_Data provided_
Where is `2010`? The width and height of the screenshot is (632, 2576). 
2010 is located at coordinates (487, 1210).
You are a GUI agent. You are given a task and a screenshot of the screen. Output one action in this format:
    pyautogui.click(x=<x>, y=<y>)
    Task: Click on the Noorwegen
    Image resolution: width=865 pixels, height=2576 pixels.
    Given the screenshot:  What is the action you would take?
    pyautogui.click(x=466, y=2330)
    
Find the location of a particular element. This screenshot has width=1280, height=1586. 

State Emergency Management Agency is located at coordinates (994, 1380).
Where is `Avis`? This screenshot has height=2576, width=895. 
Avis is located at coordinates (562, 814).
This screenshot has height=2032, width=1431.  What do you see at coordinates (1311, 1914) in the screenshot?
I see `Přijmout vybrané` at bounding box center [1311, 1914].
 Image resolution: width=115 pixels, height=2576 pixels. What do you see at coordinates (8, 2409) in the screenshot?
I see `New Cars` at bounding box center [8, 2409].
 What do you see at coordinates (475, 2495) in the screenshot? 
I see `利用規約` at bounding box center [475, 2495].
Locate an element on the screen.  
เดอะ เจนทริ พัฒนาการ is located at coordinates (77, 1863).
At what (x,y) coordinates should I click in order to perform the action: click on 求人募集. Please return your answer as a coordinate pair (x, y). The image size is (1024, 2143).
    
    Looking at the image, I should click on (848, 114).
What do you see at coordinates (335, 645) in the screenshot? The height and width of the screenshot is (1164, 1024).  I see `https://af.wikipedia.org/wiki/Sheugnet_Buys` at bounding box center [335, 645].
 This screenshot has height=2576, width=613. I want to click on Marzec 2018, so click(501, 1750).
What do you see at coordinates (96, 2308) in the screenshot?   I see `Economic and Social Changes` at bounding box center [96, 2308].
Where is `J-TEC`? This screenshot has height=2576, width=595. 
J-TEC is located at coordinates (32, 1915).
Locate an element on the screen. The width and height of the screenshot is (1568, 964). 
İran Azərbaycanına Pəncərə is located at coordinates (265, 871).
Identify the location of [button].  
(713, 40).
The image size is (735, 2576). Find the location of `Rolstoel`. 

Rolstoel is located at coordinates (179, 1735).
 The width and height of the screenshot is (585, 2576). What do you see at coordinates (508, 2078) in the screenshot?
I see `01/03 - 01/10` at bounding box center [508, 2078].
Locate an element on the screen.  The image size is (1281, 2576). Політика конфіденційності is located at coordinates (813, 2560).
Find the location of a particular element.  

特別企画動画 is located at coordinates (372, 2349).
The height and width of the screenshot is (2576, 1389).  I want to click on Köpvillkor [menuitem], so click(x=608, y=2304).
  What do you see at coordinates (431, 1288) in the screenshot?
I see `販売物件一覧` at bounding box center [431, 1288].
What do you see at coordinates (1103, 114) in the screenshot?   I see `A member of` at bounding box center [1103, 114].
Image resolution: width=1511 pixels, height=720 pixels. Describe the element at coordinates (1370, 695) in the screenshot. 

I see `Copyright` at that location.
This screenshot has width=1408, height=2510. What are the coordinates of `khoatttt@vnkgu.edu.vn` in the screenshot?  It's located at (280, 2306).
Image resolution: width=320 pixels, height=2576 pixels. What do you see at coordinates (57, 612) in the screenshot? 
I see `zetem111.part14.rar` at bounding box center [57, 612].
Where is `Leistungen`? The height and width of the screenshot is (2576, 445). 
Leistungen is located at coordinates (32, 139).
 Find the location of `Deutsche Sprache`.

_Task item_
So that nothing is lost, return the listing exactly and completely.

_Expected answer_
Where is `2010`? The width and height of the screenshot is (632, 2576). 
2010 is located at coordinates (487, 1210).
You are a GUI agent. You are given a task and a screenshot of the screen. Output one action in this format:
    pyautogui.click(x=<x>, y=<y>)
    Task: Click on the Noorwegen
    Image resolution: width=865 pixels, height=2576 pixels.
    Given the screenshot:  What is the action you would take?
    pyautogui.click(x=466, y=2330)
    
Find the location of a particular element. This screenshot has width=1280, height=1586. 

State Emergency Management Agency is located at coordinates (994, 1380).
Where is `Avis`? This screenshot has height=2576, width=895. 
Avis is located at coordinates (562, 814).
This screenshot has height=2032, width=1431.  What do you see at coordinates (1311, 1914) in the screenshot?
I see `Přijmout vybrané` at bounding box center [1311, 1914].
 Image resolution: width=115 pixels, height=2576 pixels. What do you see at coordinates (8, 2409) in the screenshot?
I see `New Cars` at bounding box center [8, 2409].
 What do you see at coordinates (475, 2495) in the screenshot? 
I see `利用規約` at bounding box center [475, 2495].
Locate an element on the screen.  
เดอะ เจนทริ พัฒนาการ is located at coordinates (77, 1863).
At what (x,y) coordinates should I click in order to perform the action: click on 求人募集. Please return your answer as a coordinate pair (x, y). The image size is (1024, 2143).
    
    Looking at the image, I should click on (848, 114).
What do you see at coordinates (335, 645) in the screenshot? The height and width of the screenshot is (1164, 1024).  I see `https://af.wikipedia.org/wiki/Sheugnet_Buys` at bounding box center [335, 645].
 This screenshot has height=2576, width=613. I want to click on Marzec 2018, so click(501, 1750).
What do you see at coordinates (96, 2308) in the screenshot?   I see `Economic and Social Changes` at bounding box center [96, 2308].
Where is `J-TEC`? This screenshot has height=2576, width=595. 
J-TEC is located at coordinates (32, 1915).
Locate an element on the screen. The width and height of the screenshot is (1568, 964). 
İran Azərbaycanına Pəncərə is located at coordinates (265, 871).
Identify the location of [button].  
(713, 40).
The image size is (735, 2576). Find the location of `Rolstoel`. 

Rolstoel is located at coordinates (179, 1735).
 The width and height of the screenshot is (585, 2576). What do you see at coordinates (508, 2078) in the screenshot?
I see `01/03 - 01/10` at bounding box center [508, 2078].
Locate an element on the screen.  The image size is (1281, 2576). Політика конфіденційності is located at coordinates (813, 2560).
Find the location of a particular element.  

特別企画動画 is located at coordinates (372, 2349).
The height and width of the screenshot is (2576, 1389).  I want to click on Köpvillkor [menuitem], so click(x=608, y=2304).
  What do you see at coordinates (431, 1288) in the screenshot?
I see `販売物件一覧` at bounding box center [431, 1288].
What do you see at coordinates (1103, 114) in the screenshot?   I see `A member of` at bounding box center [1103, 114].
Image resolution: width=1511 pixels, height=720 pixels. Describe the element at coordinates (1370, 695) in the screenshot. 

I see `Copyright` at that location.
This screenshot has width=1408, height=2510. What are the coordinates of `khoatttt@vnkgu.edu.vn` in the screenshot?  It's located at (280, 2306).
Image resolution: width=320 pixels, height=2576 pixels. What do you see at coordinates (57, 612) in the screenshot? 
I see `zetem111.part14.rar` at bounding box center [57, 612].
Where is `Leistungen`? The height and width of the screenshot is (2576, 445). 
Leistungen is located at coordinates (32, 139).
 Find the location of `Deutsche Sprache`.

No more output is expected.